After that all I had to do was listen. I did remember to turn on my audio recorder; no way my brain could remain present in my body for more than a few seconds at a time. People said kind things; they offered praise. They offered constructive suggestions. After that first feedback question, they were off and running, dragging me along with them in their wake. These women are smart marketers, my perfect target audience. They anticipated my other feedback questions, giving me gems and nuggets and pearls and I, still sweating, tried to nod and look like I was listening. The praise swept quickly over me. The suggestions (which could have felt like criticism) swept over me too, but not as quickly.
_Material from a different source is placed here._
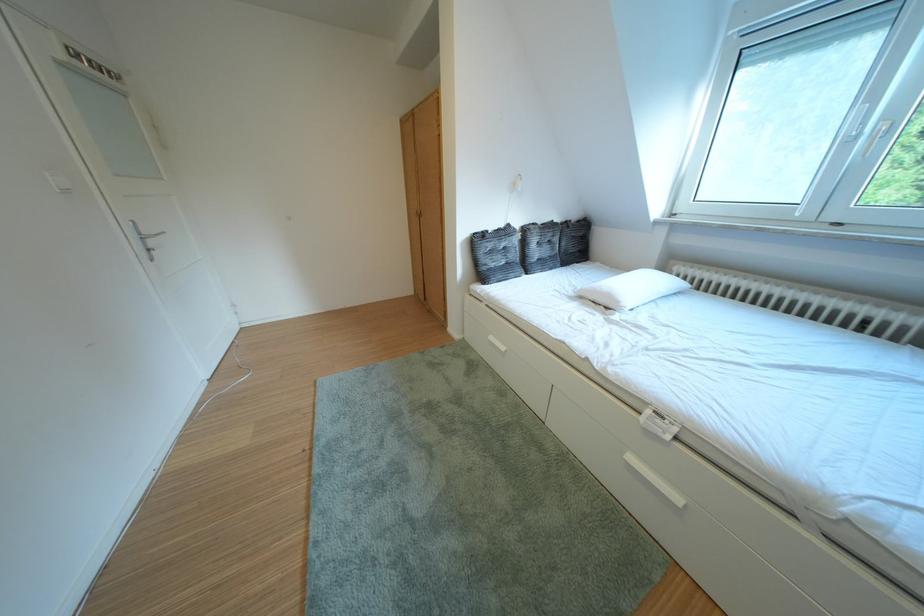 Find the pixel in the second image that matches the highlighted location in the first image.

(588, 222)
Nothing stuck. I found myself thinking, how soon can I wrap this up?

Toward the final half hour, the conversation devolved into a networking session, in which people eagerly offered to help another attendee who earlier had described a frustrating a marketing challenge she was facing. I was happy to let others in the group assume control. They turned their suggestion-making machine on her. I stopped sweating. I slowly and quietly eased into clean up mode, and eventually the group got the message. The introverted landscape designer fled as soon as she could, and I wished I could flee with her.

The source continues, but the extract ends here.